Unable to live in Paris, she returns to Lyon, her city of origin, to begin a long work of reconstruction paved with sadness and guilt. “I hated myself for still being alive.” To escape the temptations of suicide, she approaches various psychologists. But here again, the road is strewn with pitfalls. “There was the spawn who fell asleep when I told him my story and asked me how my grandparents were when he woke up. There was the one who advised me to watch Charlie Chaplin movies. to get better. There was the one who asked me for the reimbursement of the social security, the one who cried and whom I had to console during the whole session. ” In the midst of her misfortunes, she nevertheless finds professionals in whom she finds confidence.


But “the fear remains there. It rots life, relationships with loved ones who can never put themselves in our shoes.” She even comes to relax her relationship with her friend Léa. And like another twist of fate, she learns that the bullet lodged near the pelvis will not be able to allow her to get pregnant. A new blow for the one who was talking about baby with her companion. Fortunately, science later belies this grim diagnosis: the young woman becomes pregnant with her daughter after IVF. “My daughter is my oxygen, my lifeline. But I’m also afraid for her, every day. I’m afraid to explain to her the reasons for my scar on my leg, afraid to tell her how to men can also be barbarians. “

“I hope the anger can subside over time”

And to conclude, “my life before that, it was going out all the time, I never stayed at home. I went to concerts, to the cinema, to the theater, to the fireworks.” Today, she deprives herself of everything. And if she goes to the movies, she makes sure before there is no gun. In short, “my innocence died on November 13, 2015.” The Lyonnaise does not want to hold onto a grudge. “I refuse to make amalgamations, I hope that the anger will be able to subside over time. I thank Léa for being there, I want to thank the associations to help victims, my spouse who has become my crutch. For six years ago, I also think of all the missing, of Pierre Innocenti and of all the survivors with whom we have become members of the battered family. ”

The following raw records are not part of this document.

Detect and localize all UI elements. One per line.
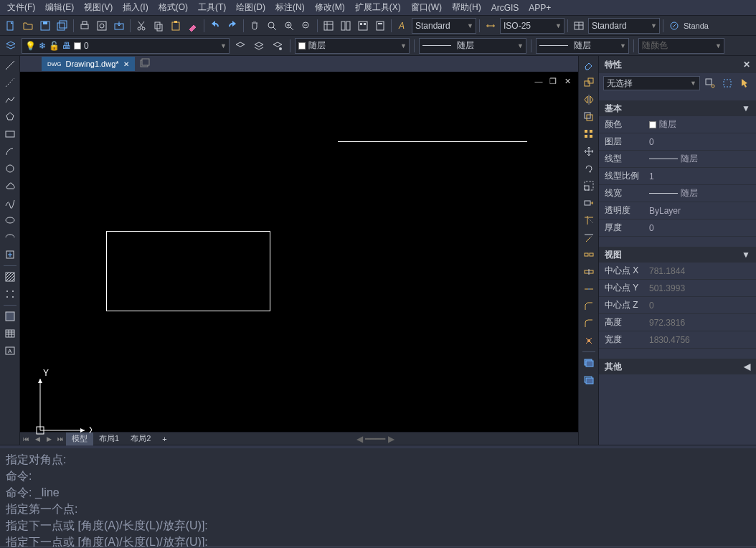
menu-modify[interactable]: 修改(M) xyxy=(311,0,349,15)
cut-icon[interactable] xyxy=(133,18,149,34)
pan-icon[interactable] xyxy=(247,18,263,34)
select-objects-icon[interactable] xyxy=(720,76,734,90)
open-file-icon[interactable] xyxy=(20,18,36,34)
color-dropdown[interactable]: 随层 ▼ xyxy=(295,38,410,54)
properties-title-bar[interactable]: 特性 ✕ xyxy=(599,56,756,73)
save-icon[interactable] xyxy=(37,18,53,34)
close-icon[interactable]: ✕ xyxy=(743,60,750,70)
rotate-icon[interactable] xyxy=(581,161,597,176)
layer-prev-icon[interactable] xyxy=(232,38,248,54)
prop-row-layer[interactable]: 图层0 xyxy=(599,133,756,151)
table-icon[interactable] xyxy=(2,326,18,341)
print-icon[interactable] xyxy=(77,18,93,34)
drawing-canvas[interactable]: — ❐ ✕ X Y xyxy=(20,72,578,432)
command-history[interactable]: 指定对角点: 命令: 命令: _line 指定第一个点: 指定下一点或 [角度(… xyxy=(0,448,756,547)
close-viewport-icon[interactable]: ✕ xyxy=(562,76,572,86)
arc-icon[interactable] xyxy=(2,143,18,159)
drawn-rectangle[interactable] xyxy=(106,231,270,311)
ellipse-arc-icon[interactable] xyxy=(2,230,18,245)
construction-line-icon[interactable] xyxy=(2,75,18,90)
menu-help[interactable]: 帮助(H) xyxy=(448,0,486,15)
menu-format[interactable]: 格式(O) xyxy=(154,0,192,15)
layer-stack-icon[interactable] xyxy=(581,355,597,371)
menu-window[interactable]: 窗口(W) xyxy=(407,0,446,15)
layer-match-icon[interactable] xyxy=(270,38,285,54)
tab-layout1[interactable]: 布局1 xyxy=(93,433,125,445)
layer-manager-icon[interactable] xyxy=(3,38,19,54)
menu-dim[interactable]: 标注(N) xyxy=(271,0,309,15)
document-tab-list-icon[interactable] xyxy=(138,57,152,71)
undo-icon[interactable] xyxy=(207,18,223,34)
move-icon[interactable] xyxy=(581,143,597,159)
calculator-icon[interactable] xyxy=(372,18,388,34)
scale-icon[interactable] xyxy=(581,178,597,194)
design-center-icon[interactable] xyxy=(338,18,354,34)
tab-add[interactable]: + xyxy=(156,433,172,445)
hatch-icon[interactable] xyxy=(2,269,18,285)
publish-icon[interactable] xyxy=(111,18,127,34)
menu-ext[interactable]: 扩展工具(X) xyxy=(351,0,405,15)
zoom-window-icon[interactable] xyxy=(281,18,297,34)
close-icon[interactable]: ✕ xyxy=(123,60,129,68)
region-icon[interactable] xyxy=(2,308,18,324)
rectangle-icon[interactable] xyxy=(2,126,18,142)
tab-layout2[interactable]: 布局2 xyxy=(125,433,156,445)
props-section-basic[interactable]: 基本 ▼ xyxy=(599,100,756,116)
layer-states-icon[interactable] xyxy=(251,38,267,54)
props-section-view[interactable]: 视图 ▼ xyxy=(599,247,756,263)
annot-style-icon[interactable] xyxy=(666,18,682,34)
text-icon[interactable]: A xyxy=(2,343,18,359)
text-style-dropdown[interactable]: Standard▼ xyxy=(412,18,476,34)
line-icon[interactable] xyxy=(2,57,18,73)
copy-icon[interactable] xyxy=(151,18,166,34)
chamfer-icon[interactable] xyxy=(581,298,597,314)
toggle-pickadd-icon[interactable] xyxy=(737,76,752,90)
polygon-icon[interactable] xyxy=(2,109,18,125)
dim-style-dropdown[interactable]: ISO-25▼ xyxy=(500,18,564,34)
plot-style-dropdown[interactable]: 随颜色 ▼ xyxy=(638,38,724,54)
point-icon[interactable] xyxy=(2,286,18,302)
maximize-viewport-icon[interactable]: ❐ xyxy=(548,76,558,86)
layer-dropdown[interactable]: 💡 ❄ 🔓 🖶 0 ▼ xyxy=(22,38,230,54)
selection-dropdown[interactable]: 无选择 ▼ xyxy=(603,76,700,90)
offset-icon[interactable] xyxy=(581,109,597,125)
prop-row-linetype[interactable]: 线型随层 xyxy=(599,151,756,168)
join-icon[interactable] xyxy=(581,281,597,297)
trim-icon[interactable] xyxy=(581,212,597,228)
menu-appplus[interactable]: APP+ xyxy=(524,1,555,14)
text-style-icon[interactable]: A xyxy=(394,18,410,34)
horizontal-scrollbar[interactable]: ◀ ━━━━ ▶ xyxy=(173,435,578,443)
fillet-icon[interactable] xyxy=(581,316,597,331)
lineweight-dropdown[interactable]: 随层 ▼ xyxy=(536,38,629,54)
revcloud-icon[interactable] xyxy=(2,178,18,194)
prop-row-lineweight[interactable]: 线宽随层 xyxy=(599,185,756,202)
menu-file[interactable]: 文件(F) xyxy=(3,0,39,15)
menu-draw[interactable]: 绘图(D) xyxy=(232,0,270,15)
print-preview-icon[interactable] xyxy=(94,18,110,34)
props-section-other[interactable]: 其他 ◀ xyxy=(599,359,756,374)
redo-icon[interactable] xyxy=(225,18,240,34)
drawn-line[interactable] xyxy=(338,141,527,142)
polyline-icon[interactable] xyxy=(2,92,18,108)
layer-change-icon[interactable] xyxy=(581,372,597,388)
menu-tools[interactable]: 工具(T) xyxy=(194,0,230,15)
break-icon[interactable] xyxy=(581,247,597,263)
prop-row-thickness[interactable]: 厚度0 xyxy=(599,219,756,237)
array-icon[interactable] xyxy=(581,126,597,142)
new-file-icon[interactable] xyxy=(3,18,19,34)
paste-icon[interactable] xyxy=(168,18,184,34)
tool-palettes-icon[interactable] xyxy=(355,18,371,34)
insert-block-icon[interactable] xyxy=(2,247,18,263)
minimize-viewport-icon[interactable]: — xyxy=(534,76,544,86)
mirror-icon[interactable] xyxy=(581,92,597,108)
document-tab-active[interactable]: DWG Drawing1.dwg* ✕ xyxy=(42,57,135,71)
erase-icon[interactable] xyxy=(581,57,597,73)
stretch-icon[interactable] xyxy=(581,195,597,211)
linetype-dropdown[interactable]: 随层 ▼ xyxy=(419,38,526,54)
prop-row-color[interactable]: 颜色随层 xyxy=(599,116,756,133)
menu-arcgis[interactable]: ArcGIS xyxy=(487,1,524,14)
ellipse-icon[interactable] xyxy=(2,212,18,228)
zoom-realtime-icon[interactable] xyxy=(264,18,280,34)
menu-view[interactable]: 视图(V) xyxy=(80,0,117,15)
quick-select-icon[interactable] xyxy=(703,76,717,90)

No question from the president, but a message from Me Samia Maktouf, lawyer for the family of Pierre Innocenti, who died at the age of 40 at Bataclan. “His parents thank you for giving them the last minutes of his life. Thanks to you, they know he left in peace. And his brother is happy to know you are alive. He begs you to live.”

After her testimony, she leaves the courtroom with her face reddened with tears to go to lunch with her friend Léa. On her return, “she is relieved”, she confides to France 24. What will she do now? “Tonight, I’m going to start by going for a lot of beers.” A good start for this party girl who cherished the pleasures of life.